__EXERCISE AIM__
Look below for the line containing "मुख्यालय — न्यूयॉर्क" and the line containing "स्थापना — 4 अप्रैल 1975"; repeat exactly those two lines and all lines between them, and nothing else.
*** MATERIALS PROVIDED Section Begins ***
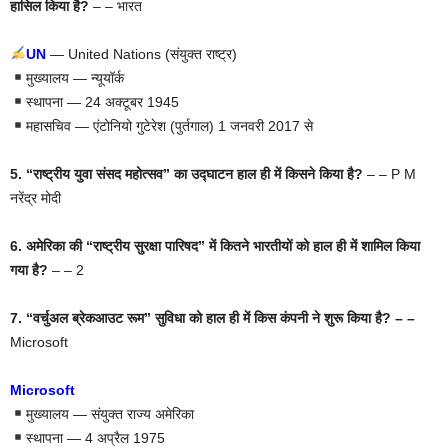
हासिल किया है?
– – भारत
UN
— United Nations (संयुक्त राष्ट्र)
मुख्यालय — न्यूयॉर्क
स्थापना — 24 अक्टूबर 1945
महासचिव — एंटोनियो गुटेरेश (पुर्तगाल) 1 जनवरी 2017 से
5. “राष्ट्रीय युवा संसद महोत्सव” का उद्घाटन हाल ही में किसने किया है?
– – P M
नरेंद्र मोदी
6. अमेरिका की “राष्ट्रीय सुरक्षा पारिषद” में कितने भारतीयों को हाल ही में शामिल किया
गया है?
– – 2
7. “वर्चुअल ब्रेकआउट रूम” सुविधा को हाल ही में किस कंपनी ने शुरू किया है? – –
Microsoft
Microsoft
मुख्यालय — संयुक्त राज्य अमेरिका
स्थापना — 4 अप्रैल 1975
*** MATERIALS PROVIDED Section Ends ***
*** MATERIALS PROVIDED Section Begins ***
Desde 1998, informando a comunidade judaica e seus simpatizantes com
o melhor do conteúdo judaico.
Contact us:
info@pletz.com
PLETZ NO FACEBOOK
*** MATERIALS PROVIDED Section Ends ***
__SOLUTION TO THIS EXERCISE__
मुख्यालय — न्यूयॉर्क
स्थापना — 24 अक्टूबर 1945
महासचिव — एंटोनियो गुटेरेश (पुर्तगाल) 1 जनवरी 2017 से
5. “राष्ट्रीय युवा संसद महोत्सव” का उद्घाटन हाल ही में किसने किया है?
– – P M
नरेंद्र मोदी
6. अमेरिका की “राष्ट्रीय सुरक्षा पारिषद” में कितने भारतीयों को हाल ही में शामिल किया
गया है?
– – 2
7. “वर्चुअल ब्रेकआउट रूम” सुविधा को हाल ही में किस कंपनी ने शुरू किया है? – –
Microsoft
Microsoft
मुख्यालय — संयुक्त राज्य अमेरिका
स्थापना — 4 अप्रैल 1975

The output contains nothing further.